======== MATERIAL PROVIDED

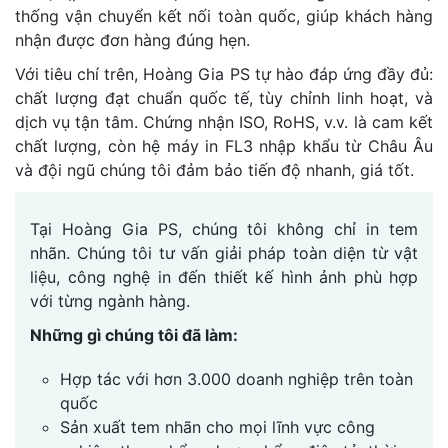
thống vận chuyển kết nối toàn quốc, giúp khách hàng
nhận được đơn hàng đúng hẹn.
Với tiêu chí trên, Hoàng Gia PS tự hào đáp ứng đầy đủ:
chất lượng đạt chuẩn quốc tế, tùy chỉnh linh hoạt, và
dịch vụ tận tâm. Chứng nhận ISO, RoHS, v.v. là cam kết
chất lượng, còn hệ máy in FL3 nhập khẩu từ Châu Âu
và đội ngũ chúng tôi đảm bảo tiến độ nhanh, giá tốt.
Tại Hoàng Gia PS, chúng tôi không chỉ in tem
nhãn. Chúng tôi tư vấn giải pháp toàn diện từ vật
liệu, công nghệ in đến thiết kế hình ảnh phù hợp
với từng ngành hàng.
Những gì chúng tôi đã làm:
Hợp tác với hơn 3.000 doanh nghiệp trên toàn
quốc
Sản xuất tem nhãn cho mọi lĩnh vực công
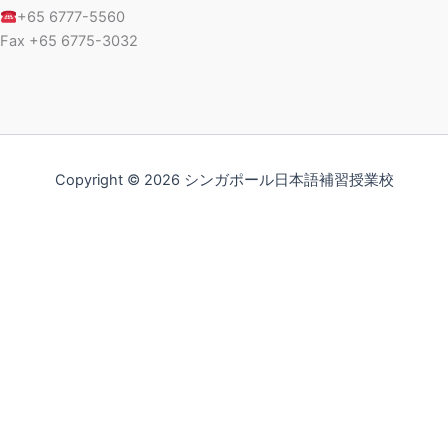
+65 6777-5560
Fax +65 6775-3032
Copyright © 2026 シンガポール日本語補習授業校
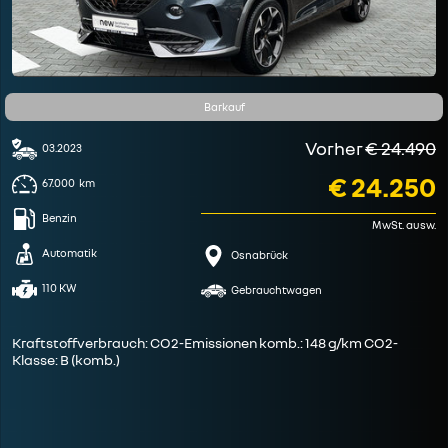
Barkauf
Vorher
€ 24.490
03.2023
€ 24.250
67.000
km
Benzin
MwSt. ausw.
Automatik
Osnabrück
110 KW
Gebrauchtwagen
Kraftstoffverbrauch: CO2-Emissionen komb.: 148 g/km CO2-
Klasse: B (komb.)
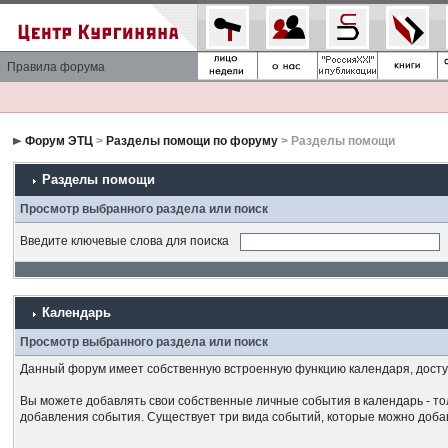
Правила форума
Форум ЭТЦ
>
Разделы помощи по форуму
> Разделы помощи
Разделы помощи
Просмотр выбранного раздела или поиск
Введите ключевые слова для поиска
Календарь
Просмотр выбранного раздела или поиск
Данный форум имеет собственную встроенную функцию календаря, доступ
Вы можете добавлять свои собственные личные события в календарь - тол
добавления события. Существует три вида событий, которые можно доба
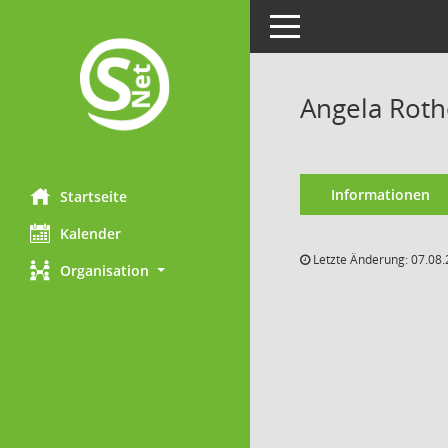
Toggle navigation
Angela Roth
Informationen
Startseite
Kalender
Letzte Änderung: 07.08.
Organisation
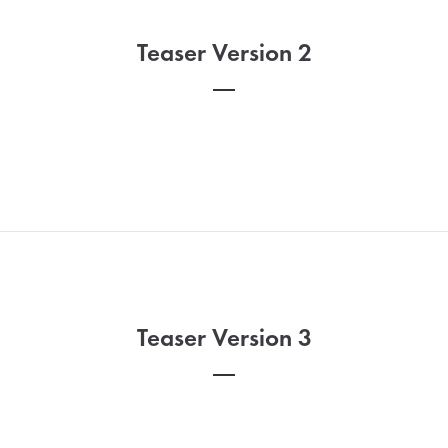
Teaser Version 2
Teaser Version 3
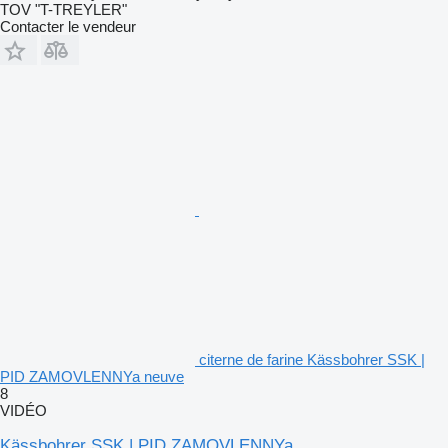
TOV "T-TREYLER"
Contacter le vendeur
citerne de farine Kässbohrer SSK |
PID ZAMOVLENNYa neuve
8
VIDÉO
Kässbohrer SSK | PID ZAMOVLENNYa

================

WHAT YOU ARE ASKED TO DO: Reproduce only the lines above spanning from the line containing "Разделы помощи по форуму" through the line containing "Данный форум имеет", word for word.

OUTPUT OF THE EXERCISE:
Разделы помощи по форуму
> Разделы помощи
Разделы помощи
Просмотр выбранного раздела или поиск
Введите ключевые слова для поиска
Календарь
Просмотр выбранного раздела или поиск
Данный форум имеет собственную встроенную функцию календаря, доступ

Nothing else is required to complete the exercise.